Diese vermeintliche Re-Verbürgerlichung, ob laut oder leise, ist allenthalben zu bemerken. »Die roten Bürger« hieß schon vor etwa eineinhalb Jahrzehnten ein Buch, in dem ich mich mit dem Austro-Sozialismus befasste. Die Sozialdemokraten im Nadelstreif – das war das, was zu Beginn des dritten Jahrtausends die politische Werteskala füllte. Noch waren zwei sogenannte Großparteien ausschlaggebend, der »Rest« waren Kleinparteien. In den letzten Jahren ist dann die FPÖ zur Mittelpartei herangewachsen, parallel dazu wurden die einstigen großen zu mittleren Fraktionen.

Dieser Wandel in der politischen Landschaft ist seither weitergegangen, sein Ende ist noch nicht abzusehen. Bei der letzten Bundespräsidentenwahl waren erstmals seit dem Zweiten Weltkrieg nicht Kandidaten der Regierungsparteien unter den stimmenstärksten, sondern solche der Opposition. Das Tor zur Dritten Republik war aufgestoßen. Die Zeit, da es eine christlichsoziale und eine sozialdemokratische Partei gab, ist Geschichte. Das politische Feld ist heute breiter. »Rote« im Nadelstreif sind nichts Außergewöhnliches mehr.

Entbürgerlichung, Re-Verbürgerlichung? Viele Leute sind der Meinung, zu Beginn des dritten Jahrtausends habe sich mehr geändert als in den beiden vorher. Vieles, wenn schon nicht alles, ist anders, als es war. Auch der viel diskutierte Begriff der Elite ist ein neuer geworden. Gleichzeitig bricht sich der Egalitarismus Bahn – der Gedanke allgemeiner politischer Gleichheit.

Wir befinden uns in einer Welle der – wessen? – der Schlamperei, der Nonchalance, der Beliebigkeit. Oder doch der Entbürgerlichung, der die von offenbar vielen gewünschte Re-Verbürgerlichung entgegentritt?

Es ist unvermeidlich, hier einen Schritt ins Politische zu tun.

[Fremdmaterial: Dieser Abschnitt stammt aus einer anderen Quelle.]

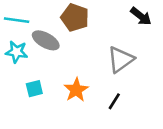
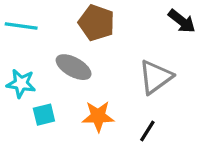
gray ellipse: (46, 40) -> (74, 67), moved
cyan star: (17, 52) -> (21, 84), moved
orange star: (76, 90) -> (98, 116), turned 30

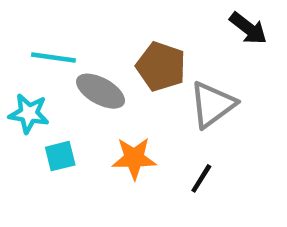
brown pentagon: (96, 23) -> (161, 66), moved
cyan line: (21, 26) -> (53, 58), moved

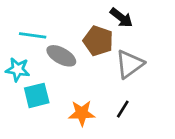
black arrow: (248, 28) -> (121, 18), moved
cyan square: (60, 156) -> (37, 95), size x1.4
orange star: (134, 158) -> (82, 113), moved

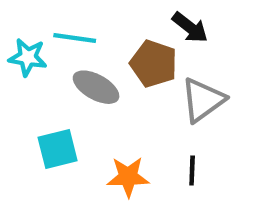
cyan line: (33, 35) -> (75, 38), moved
cyan star: (18, 70) -> (28, 57), moved
black line: (123, 109) -> (192, 170), turned -30

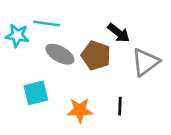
black arrow: (190, 27) -> (119, 33), moved
brown pentagon: (154, 64) -> (96, 55), moved
gray triangle: (203, 100) -> (145, 62), moved

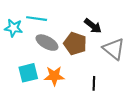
gray triangle: (145, 62) -> (114, 49), turned -45
orange star: (80, 110) -> (54, 76), moved

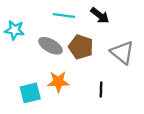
cyan line: (37, 19) -> (64, 15), moved
black arrow: (93, 26) -> (100, 15), moved
cyan square: (28, 73) -> (30, 93), moved

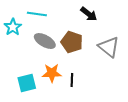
cyan line: (64, 15) -> (37, 14), moved
cyan star: (15, 30) -> (13, 27), turned 30
black line: (101, 90) -> (72, 80), moved

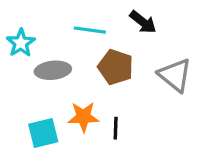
cyan line: (37, 14) -> (90, 30), moved
gray ellipse: (45, 41) -> (53, 70), moved, turned -35

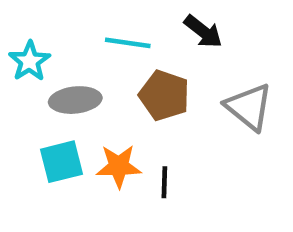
cyan square: (43, 133) -> (62, 162), moved

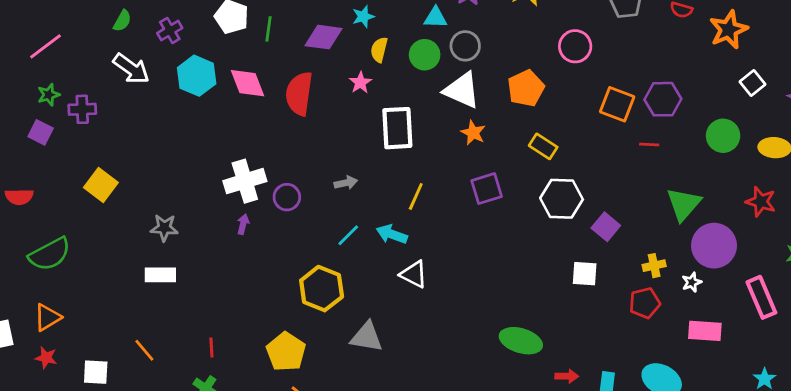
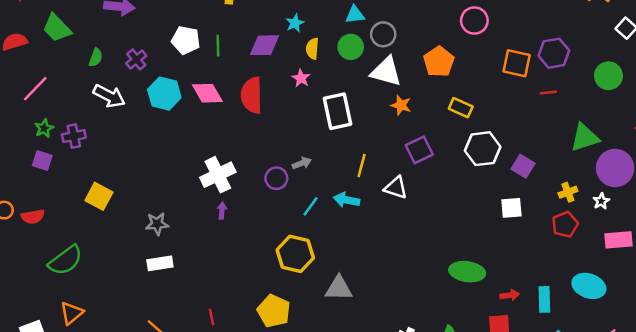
purple circle: (287, 197) -> (276, 178), moved
green triangle: (684, 204) -> (585, 137), turned 40
white triangle: (414, 274) -> (396, 188), moved

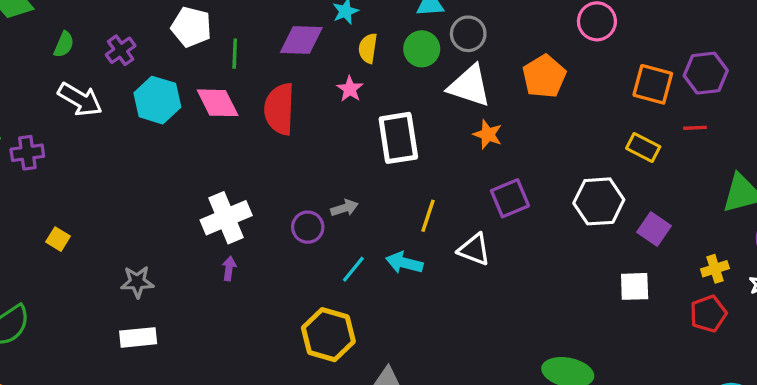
green line: (218, 46) -> (235, 54), moved
yellow rectangle: (461, 108) -> (643, 148), moved
yellow square: (99, 196) -> (58, 239), size x0.6

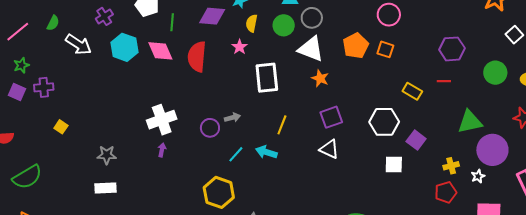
green semicircle: (64, 44) -> (53, 23), moved
orange square: (653, 84) -> (385, 49), moved, size x0.7
purple cross: (27, 153) -> (44, 87), moved
white triangle: (474, 249) -> (329, 149), moved
white square: (635, 286) -> (394, 164), moved

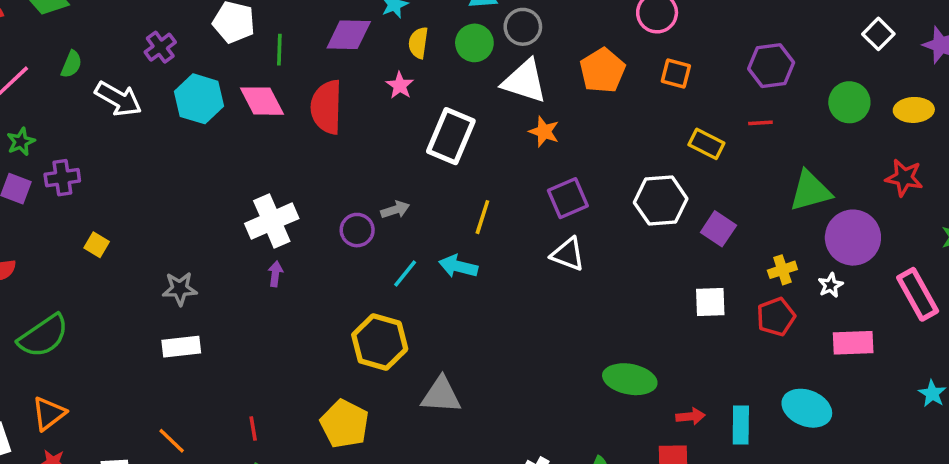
orange square: (385, 49) -> (676, 74), moved
white rectangle: (267, 78) -> (451, 136), turned 32
white square: (394, 164) -> (710, 302), moved

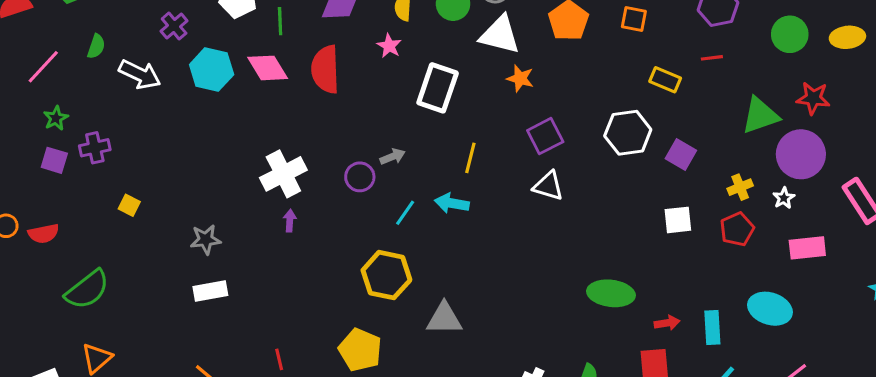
red star: (904, 178) -> (813, 98), moved

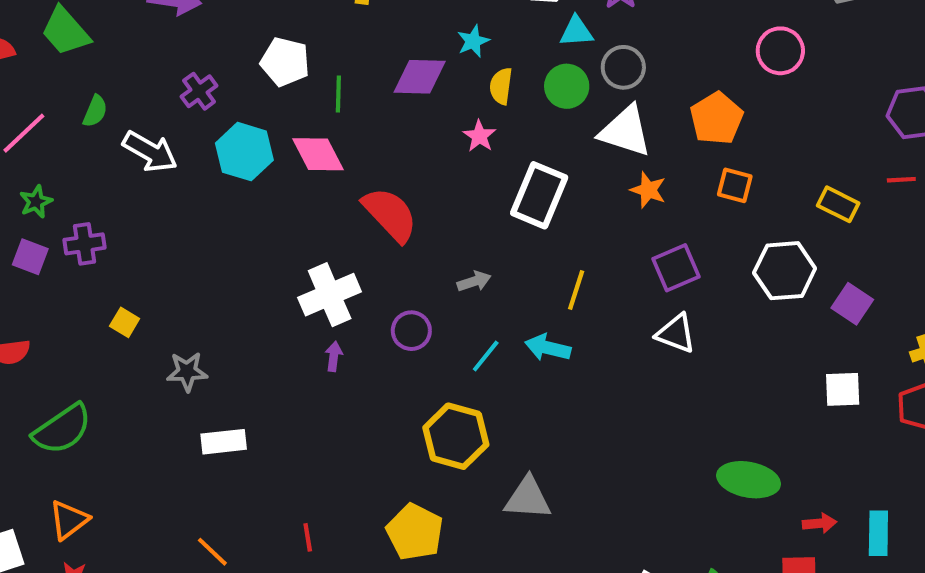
orange square: (634, 19) -> (735, 185), moved
red semicircle: (325, 69) -> (390, 214), moved, turned 135
purple circle: (360, 177) -> (411, 331), moved
gray star: (206, 240) -> (187, 372), moved

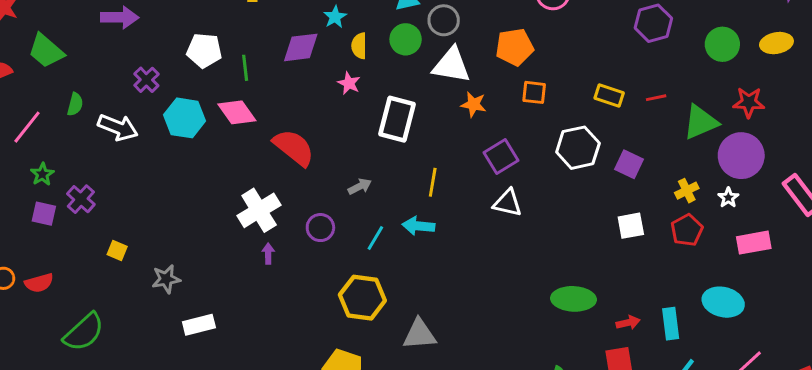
orange pentagon: (716, 118) -> (515, 47), turned 30
red line: (901, 180) -> (656, 98), moved
purple cross: (84, 244) -> (81, 199), turned -32

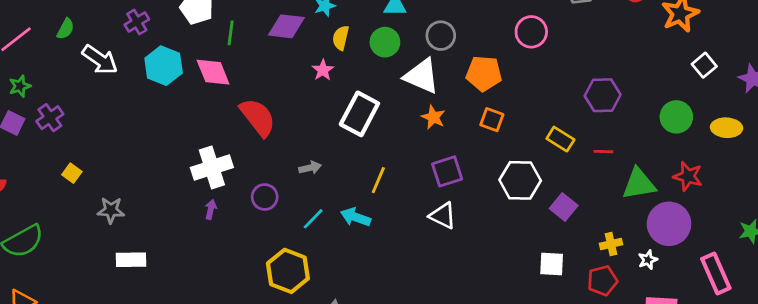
gray circle: (444, 20) -> (441, 36), moved
purple hexagon: (653, 23) -> (603, 95), moved

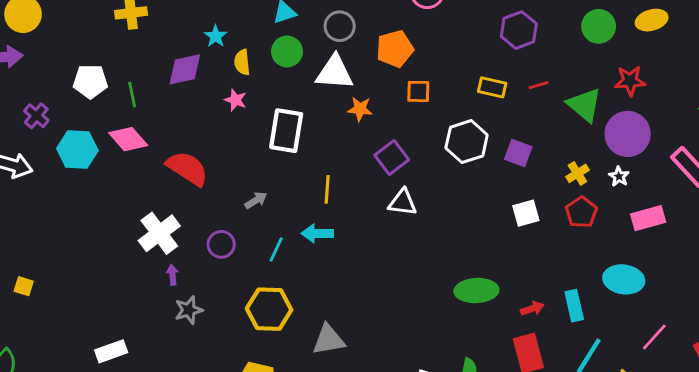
green triangle: (639, 184) -> (585, 105), turned -51
gray star: (111, 210) -> (189, 310), moved

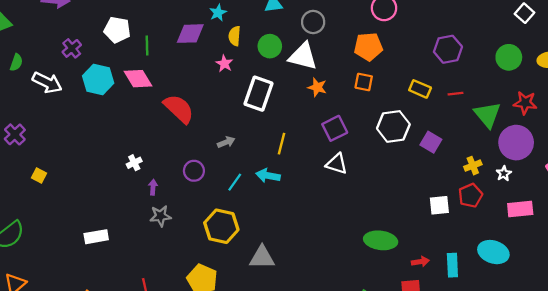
orange pentagon: (395, 49) -> (368, 47), moved
green circle: (287, 51) -> (270, 46), moved
white square: (526, 213) -> (439, 205), moved
white cross: (159, 233) -> (134, 163), moved, size x0.5

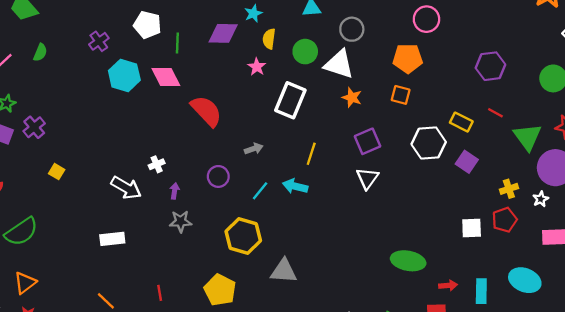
white arrow: (47, 83) -> (126, 188), moved
yellow rectangle: (420, 89) -> (461, 122), moved
red line: (455, 94) -> (495, 113), turned 32
white triangle: (337, 164) -> (367, 178), turned 45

In eine Ära, da das Bürgerliche dem vierten Stand, den Arbeitern, fremd war. Bürgerliche waren pfui. »Proletarier aller Länder, vereinigt euch!«, lautete die Devise. Die Proletarier sind eine politische Kategorie geworden – zum Unterschied von jenen, die gerne diffamierend als »Proleten« bezeichnet werden. Der Unterschied ist gewaltig. Proletarier, Proleten, Prolos – Begriffe, die in diesem Buch noch ausführlich behandelt werden. Begriffe auch, die der bürgerlichen Sprache entstammen und die im Verlauf der Entbürgerlichung Bedeutungsänderungen erlebten. »Prolet« ist ein Schimpfwort und wird eines bleiben, auch wenn es sich um Menschen aus höheren sozialen Schichten handelt. Proletarier – gibt es diese politische Kategorie überhaupt noch? Oder hat die Re-Verbürgerlichung längst auch diese soziale Schicht umfasst? Die Entbürgerlichung jedenfalls spielt sich mehr denn je auch in der Soziolinguistik ab. Auch dies wird dieses Buch nachweisen.

Wir haben die Schwelle von einer Zeit, da das Bürgerliche nicht so außergewöhnlich war, wie es heute scheint (wohlgemerkt: scheint, nicht ist), in eine Epoche überschritten, da es bei vielen in die falsche Kehle gerät. Bürgerlich – ist das wirklich von vorgestern? Ist das wirklich »ultrakonservativ«? Entbürgerlichung kann aufdringlich sein. Dann wird es zur Manifestation einer politischen Kontrahaltung.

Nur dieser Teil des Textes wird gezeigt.